Skul Drek rolled his shoulders, readying to strike. The way he fought wasn’t natural. There wasn’t a clash of steel against steel. When Skul Drek struck, it was more like he attacked something else, something beneath the flesh of the Berserkir.
The Berserkir snarled when the assassin slashed another ribbon of darkness across his body, forcing the warrior to a halt. A rabid bear in a trap.
Skul Drek whirled around and waved one hand. He didn’t shout. There was no scrape of his raspy, heavy voice in my head.
I blinked and spun toward the boy. “Run, Krisjan.” I could see the rooftop of his longhouse. “Go! Do not look back.”
He obeyed. Head down, the boy darted down the street, never once looking at the phantom who’d become a defender.
I took the bone dagger from my chamber in hand and watched as shadows clashed with a Stav blade. The Berserkirs were unstoppable. Iron and steel from blades could wound them, but rarely kill. But the lashes from Skul Drek’s mesmerizing darkness landed the warrior on his knees, yet I could not see a drop of blood.
Coils of dark tethers strangled the warrior’s thick neck. Positioned behind the Berserkir, Skul Drek moved his fiery eyes to find me.
He didn’t speak. He didn’t tell me to run. Heat flushed through my blood, and my heart quickened.
“Are you speaking to me?”
His skin was cold slate, but when his lips curled his sharp teeth gleamed against the darkness surrounding his head.

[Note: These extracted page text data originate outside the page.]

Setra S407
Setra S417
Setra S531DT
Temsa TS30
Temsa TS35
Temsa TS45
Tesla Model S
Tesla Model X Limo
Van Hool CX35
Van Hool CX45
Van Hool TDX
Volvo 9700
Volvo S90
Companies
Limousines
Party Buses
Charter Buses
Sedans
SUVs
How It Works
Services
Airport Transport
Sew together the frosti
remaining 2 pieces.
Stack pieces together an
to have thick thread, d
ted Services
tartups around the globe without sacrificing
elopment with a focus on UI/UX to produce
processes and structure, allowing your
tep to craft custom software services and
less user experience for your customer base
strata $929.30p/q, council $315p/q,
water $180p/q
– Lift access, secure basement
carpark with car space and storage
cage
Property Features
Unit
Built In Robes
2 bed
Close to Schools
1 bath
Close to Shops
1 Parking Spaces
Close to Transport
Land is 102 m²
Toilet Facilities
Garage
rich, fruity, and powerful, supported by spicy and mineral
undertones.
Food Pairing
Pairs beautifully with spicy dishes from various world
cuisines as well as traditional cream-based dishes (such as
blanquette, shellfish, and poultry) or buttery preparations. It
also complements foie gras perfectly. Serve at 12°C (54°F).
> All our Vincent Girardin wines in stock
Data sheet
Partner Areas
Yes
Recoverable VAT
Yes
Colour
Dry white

All at once, my body careened forward. Frosted wind pummeled my cheeks the same as in my bedchamber. Salt and smoke filled my lungs with each breath. Longhouses, sod rooftops, and cobbled roads were mirrored in dripping darkness.

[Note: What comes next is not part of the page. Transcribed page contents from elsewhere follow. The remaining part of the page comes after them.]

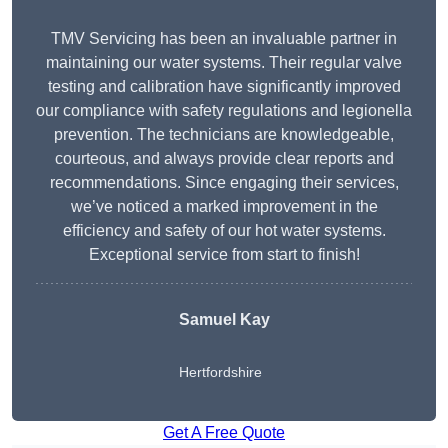
TMV Servicing has been an invaluable partner in
maintaining our water systems. Their regular valve
testing and calibration have significantly improved
our compliance with safety regulations and legionella
prevention. The technicians are knowledgeable,
courteous, and always provide clear reports and
recommendations. Since engaging their services,
we’ve noticed a marked improvement in the
efficiency and safety of our hot water systems.
Exceptional service from start to finish!
Samuel Kay
Hertfordshire
Get A Free Quote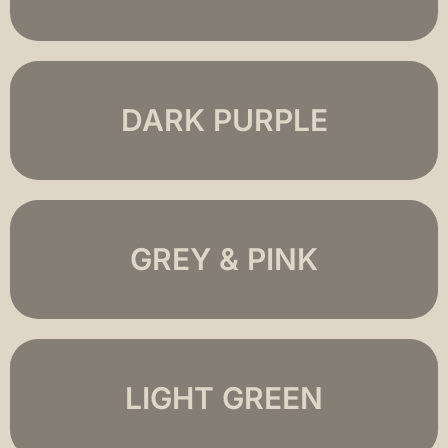
DARK PURPLE
GREY & PINK
LIGHT GREEN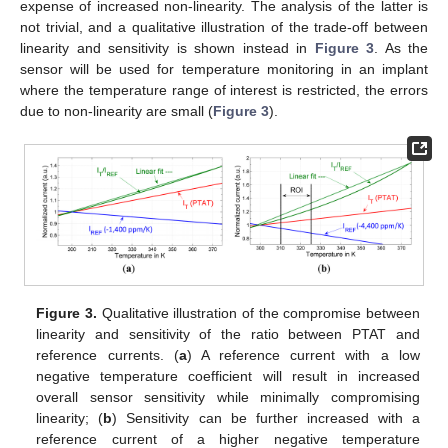
expense of increased non-linearity. The analysis of the latter is
not trivial, and a qualitative illustration of the trade-off between
linearity and sensitivity is shown instead in
Figure 3
. As the
sensor will be used for temperature monitoring in an implant
where the temperature range of interest is restricted, the errors
due to non-linearity are small (
Figure 3
).
Figure 3.
Qualitative illustration of the compromise between
linearity and sensitivity of the ratio between PTAT and
reference currents. (
a
) A reference current with a low
negative temperature coefficient will result in increased
overall sensor sensitivity while minimally compromising
linearity; (
b
) Sensitivity can be further increased with a
reference current of a higher negative temperature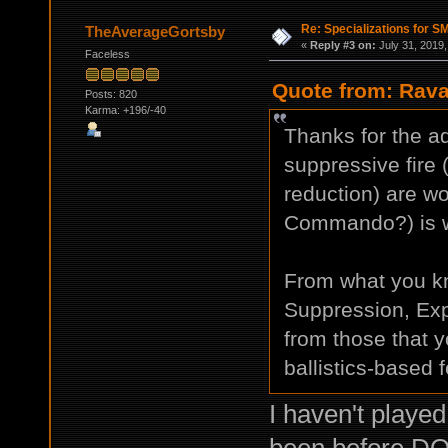
Re: Specializations for 
TheAverageGortsby
«
Reply #3 on:
July 31, 2019,
Faceless
Quote from: Rava
Posts: 820
Karma: +196/-40
Thanks for the ad
suppressive fire
reduction) are wor
Commando?) is wo
From what you k
Suppression, Expe
from those that
ballistics-based 
I haven't playe
been before DO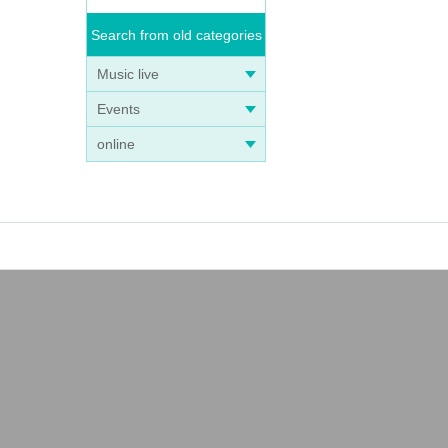
Search from old categories
Music live
Events
online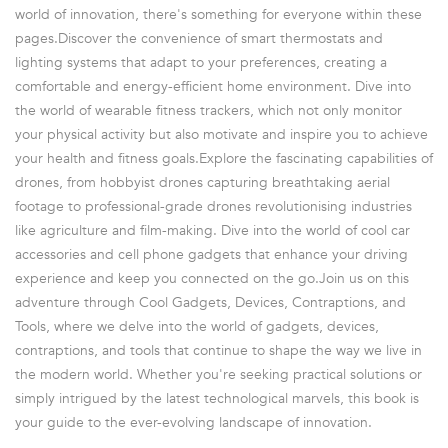
world of innovation, there's something for everyone within these
pages.Discover the convenience of smart thermostats and
lighting systems that adapt to your preferences, creating a
comfortable and energy-efficient home environment. Dive into
the world of wearable fitness trackers, which not only monitor
your physical activity but also motivate and inspire you to achieve
your health and fitness goals.Explore the fascinating capabilities of
drones, from hobbyist drones capturing breathtaking aerial
footage to professional-grade drones revolutionising industries
like agriculture and film-making. Dive into the world of cool car
accessories and cell phone gadgets that enhance your driving
experience and keep you connected on the go.Join us on this
adventure through Cool Gadgets, Devices, Contraptions, and
Tools, where we delve into the world of gadgets, devices,
contraptions, and tools that continue to shape the way we live in
the modern world. Whether you're seeking practical solutions or
simply intrigued by the latest technological marvels, this book is
your guide to the ever-evolving landscape of innovation.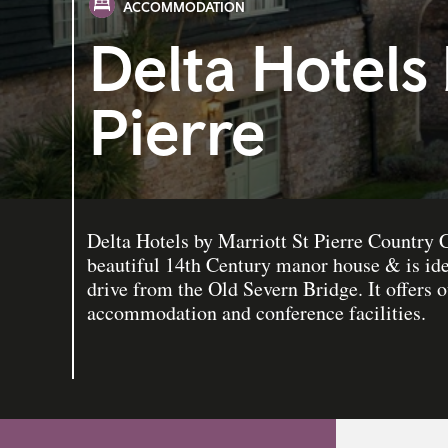
ACCOMMODATION
Delta Hotels 
Pierre
Delta Hotels by Marriott St Pierre Country C
beautiful 14th Century manor house & is ide
drive from the Old Severn Bridge. It offers 
accommodation and conference facilities.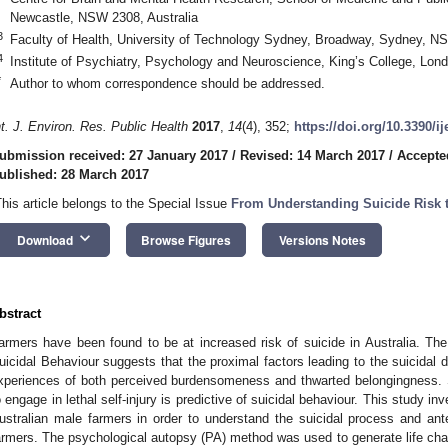
Newcastle, NSW 2308, Australia
3
Faculty of Health, University of Technology Sydney, Broadway, Sydney, NS
4
Institute of Psychiatry, Psychology and Neuroscience, King’s College, Lo
*
Author to whom correspondence should be addressed.
nt. J. Environ. Res. Public Health
2017
,
14
(4), 352;
https://doi.org/10.3390/i
ubmission received: 27 January 2017
/
Revised: 14 March 2017
/
Accepte
ublished: 28 March 2017
This article belongs to the Special Issue
From Understanding Suicide Risk t
keyboard_arrow_down
Download
Browse Figures
Versions Notes
bstract
armers have been found to be at increased risk of suicide in Australia. The
uicidal Behaviour suggests that the proximal factors leading to the suicidal de
xperiences of both perceived burdensomeness and thwarted belongingness. Su
o engage in lethal self-injury is predictive of suicidal behaviour. This study i
ustralian male farmers in order to understand the suicidal process and ant
armers. The psychological autopsy (PA) method was used to generate life char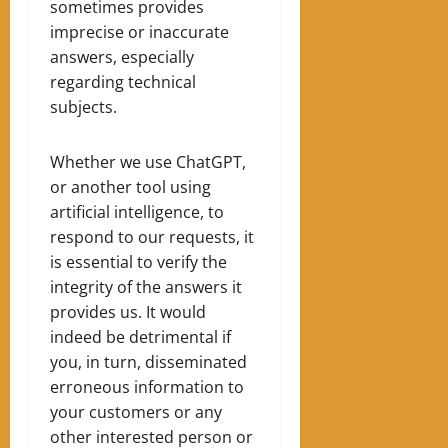
sometimes provides
imprecise or inaccurate
answers, especially
regarding technical
subjects.
Whether we use ChatGPT,
or another tool using
artificial intelligence, to
respond to our requests, it
is essential to verify the
integrity of the answers it
provides us. It would
indeed be detrimental if
you, in turn, disseminated
erroneous information to
your customers or any
other interested person or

Once again, he’d pulled me—perhaps my soul—into the mirrored space.
“Leave.” Skul Drek’s strained voice shattered my stun.
His darkness remained, but was now wrapped around a collision of different shades of gold. Here, the Berserkir’s glowing body was made of different shapes and angles. I could plainly see every different shade of each soul bone.
He was a thick slab of armor. From the bulging shards acrosshis skull, the ridges of his cheeks, his jaw, to a manipulated breastplate that shielded his heart and ribs. The warrior was hardly himself at all.
“He has locked on the boy and on me. The lust for blood will hunt us.”
“I will keep him,” Skul Drek snapped.
“But you…you cannot kill him, can you?” I could make out the lashes across the bones, doubtless made by the shadows. They acted like knives against the trapped souls in the bones. But none reached the Berserkir’s heart, his lungs, or his true skull.
I held my palms in front of me. The roar of the magic burned in my chest, the taste of ice and salt and smoke settled on my tongue.
“There is no time,” Skul Drek warned, as though he already knew what I was considering.
I ignored him and pressed both palms against a thick, jagged shard of a soul bone melded to the Berserkir’s ribs.
Through Tomas’s unwarranted mercy, I knew to unravel melded bone ached and burned on my own body. Dozens of stinging jabs prickled along my skin until the bone shifted under the Berserkir’s skin.
Narrow threads that had been fastened in place over the soul bones were still there, stitched by another melder’s craft. Like a hem on a skirt, I tugged on the threads, unstitching each one.
Skul Drek grunted when the Berserkir’s bright form shifted. He was fighting back.
“I can make him vulnerable.”
The assassin snapped his teeth again. “You wish for pain.”
“I know it is painful, but he is lost to the violence of corrupt bones. They are so armored we cannot even take his head. Tell me another way to kill him, or do you plan to battle him until the gods intervene?”
Skul Drek looked behind him into the nothingness. “Make haste.”
I returned my palms to the gilded stitches across a soul bone shielding the Berserkir’s neck. One by one, I unlaced the old melding. The bone snapped free and the warrior’s form jerked. Skul Drek tightened his shadows, holding the man in place.
I cried out, doubling over when the agony of unbreaking craft burned in my stomach.